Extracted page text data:

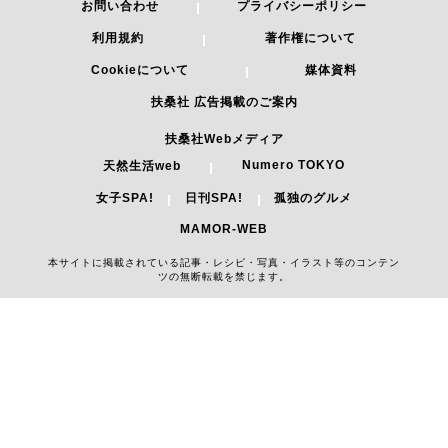
お問い合わせ
プライバシーポリシー
利用規約
著作権について
Cookieについて
媒体資料
扶桑社 広告掲載のご案内
扶桑社Webメディア
Numero TOKYO
天然生活web
女子SPA!
日刊SPA!
孤独のグルメ
MAMOR-WEB
本サイトに掲載されている記事・レシピ・写真・イラスト等のコンテン
ツの無断転載を禁じます。
Copyright 2026 FUSOSHA All Right Reserved.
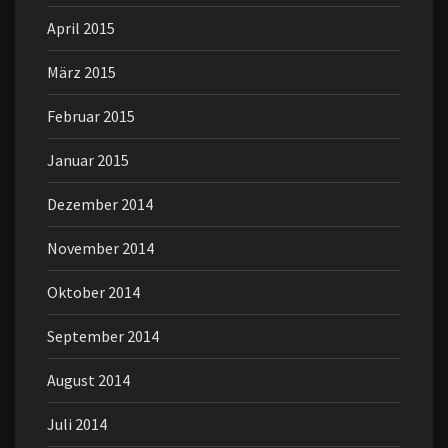
April 2015
März 2015
Februar 2015
Januar 2015
Dezember 2014
November 2014
Oktober 2014
September 2014
August 2014
Juli 2014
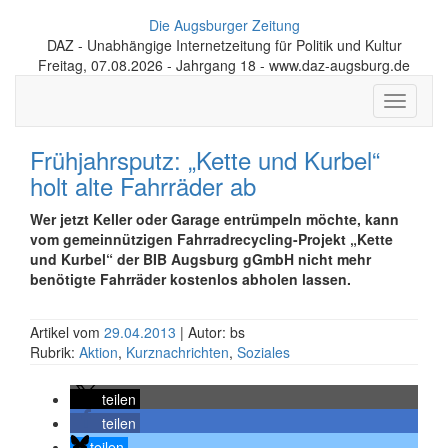
Die Augsburger Zeitung
DAZ - Unabhängige Internetzeitung für Politik und Kultur
Freitag, 07.08.2026 - Jahrgang 18 - www.daz-augsburg.de
Toggle
navigati
Frühjahrsputz: „Kette und Kurbel“
holt alte Fahrräder ab
Wer jetzt Keller oder Garage entrümpeln möchte, kann
vom gemeinnützigen Fahrradrecycling-Projekt „Kette
und Kurbel“ der BIB Augsburg gGmbH nicht mehr
benötigte Fahrräder kostenlos abholen lassen.
Artikel vom
29.04.2013
| Autor: bs
Rubrik:
Aktion
,
Kurznachrichten
,
Soziales
teilen
teilen
teilen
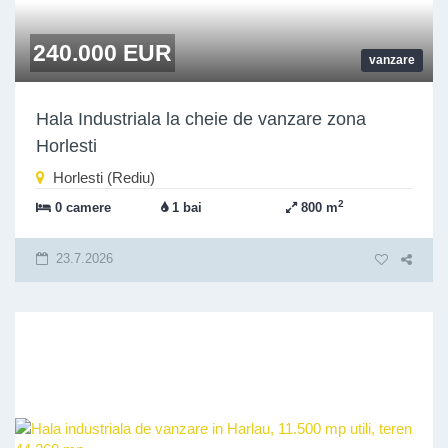
240.000 EUR
vanzare
Hala Industriala la cheie de vanzare zona
Horlesti
Horlesti (Rediu)
2
0 camere
1 bai
800 m
23.7.2026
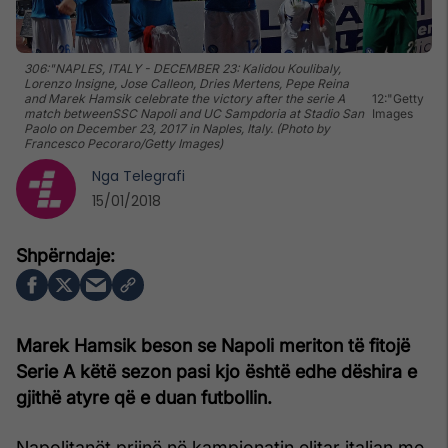
306:"NAPLES, ITALY - DECEMBER 23: Kalidou Koulibaly,
Lorenzo Insigne, Jose Calleon, Dries Mertens, Pepe Reina
and Marek Hamsik celebrate the victory after the serie A
12:"Getty
match betweenSSC Napoli and UC Sampdoria at Stadio San
Images
Paolo on December 23, 2017 in Naples, Italy. (Photo by
Francesco Pecoraro/Getty Images)
Nga
Telegrafi
15/01/2018
Marek Hamsik beson se Napoli meriton të fitojë
Serie A këtë sezon pasi kjo është edhe dëshira e
gjithë atyre që e duan futbollin.
Napolitanët prijnë në kampionatin elitar italian me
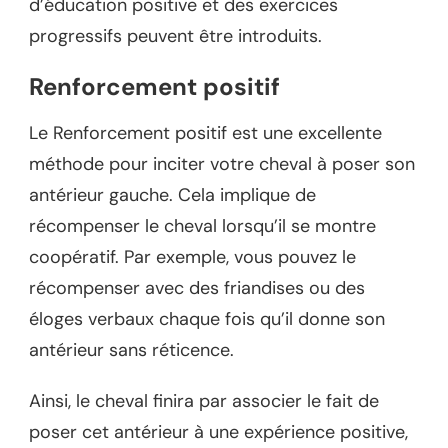
d’éducation positive et des exercices
progressifs peuvent être introduits.
Renforcement positif
Le Renforcement positif est une excellente
méthode pour inciter votre cheval à poser son
antérieur gauche. Cela implique de
récompenser le cheval lorsqu’il se montre
coopératif. Par exemple, vous pouvez le
récompenser avec des friandises ou des
éloges verbaux chaque fois qu’il donne son
antérieur sans réticence.
Ainsi, le cheval finira par associer le fait de
poser cet antérieur à une expérience positive,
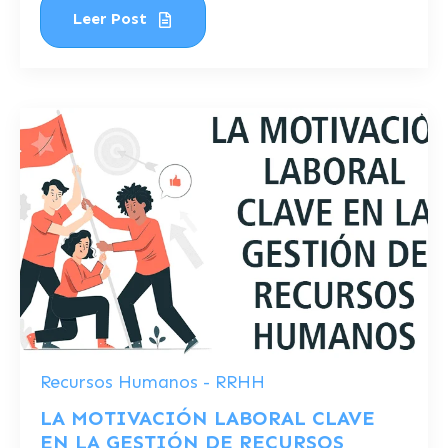
Leer Post
Recursos Humanos - RRHH
LA MOTIVACIÓN LABORAL CLAVE
EN LA GESTIÓN DE RECURSOS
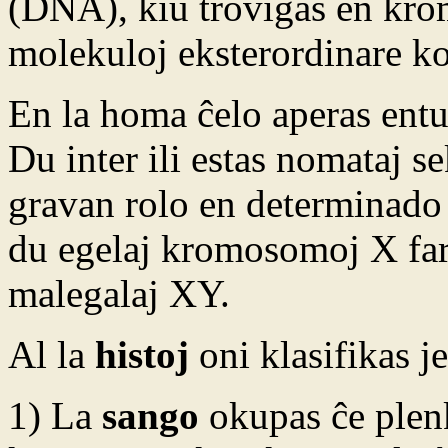
(DNA), kiu troviĝas en kro
molekuloj eksterordinare k
En la homa ĉelo aperas ent
Du inter ili estas nomataj s
gravan rolo en determinado 
du egelaj kromosomoj X fara
malegalaj XY.
Al la
histoj
oni klasifikas j
1) La
sango
okupas ĉe plen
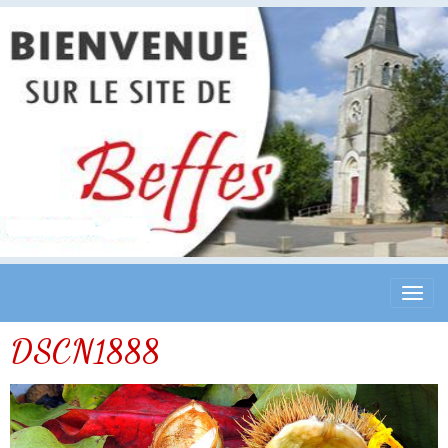
DSCN1888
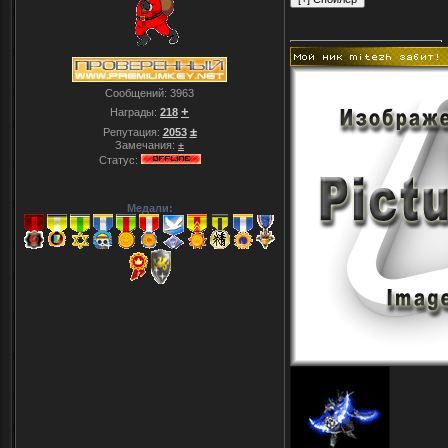
Сообщений:
3963
+
Награды:
218
±
Репутация:
2053
Замечания:
±
Статус:
Медали:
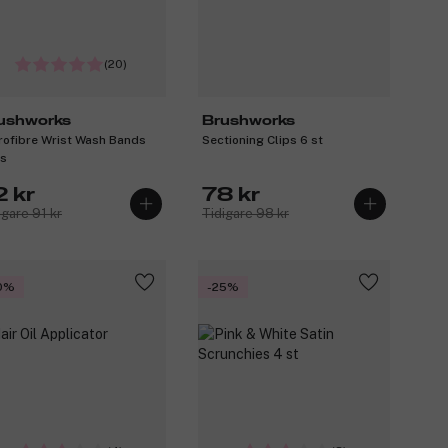
(20)
ushworks
Brushworks
rofibre Wrist Wash Bands
Sectioning Clips 6 st
s
2 kr
78 kr
igare 91 kr
Tidigare 98 kr
0%
-25%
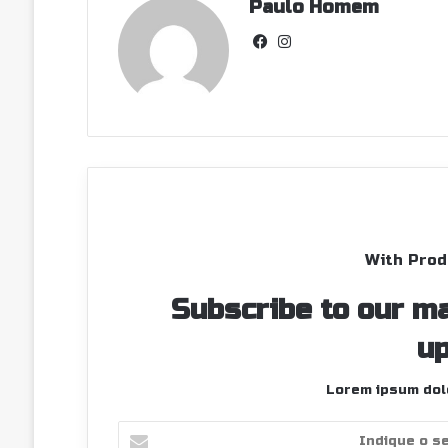
Paulo Homem
Facebook
Instagram
With Prod
Subscribe to our ma
up
Lorem ipsum dolo
Indique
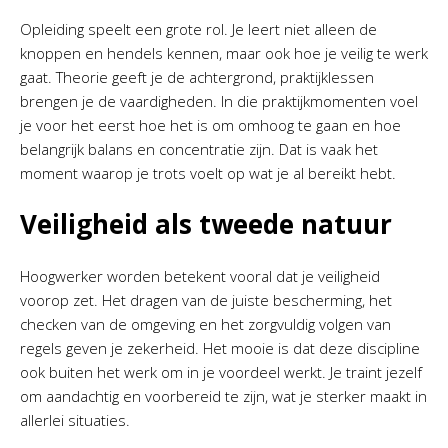
Opleiding speelt een grote rol. Je leert niet alleen de
knoppen en hendels kennen, maar ook hoe je veilig te werk
gaat. Theorie geeft je de achtergrond, praktijklessen
brengen je de vaardigheden. In die praktijkmomenten voel
je voor het eerst hoe het is om omhoog te gaan en hoe
belangrijk balans en concentratie zijn. Dat is vaak het
moment waarop je trots voelt op wat je al bereikt hebt.
Veiligheid als tweede natuur
Hoogwerker worden betekent vooral dat je veiligheid
voorop zet. Het dragen van de juiste bescherming, het
checken van de omgeving en het zorgvuldig volgen van
regels geven je zekerheid. Het mooie is dat deze discipline
ook buiten het werk om in je voordeel werkt. Je traint jezelf
om aandachtig en voorbereid te zijn, wat je sterker maakt in
allerlei situaties.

### What you are asked to do
Provide the number of lines in the entries that include "vanzare", and no other text.

### Task response
2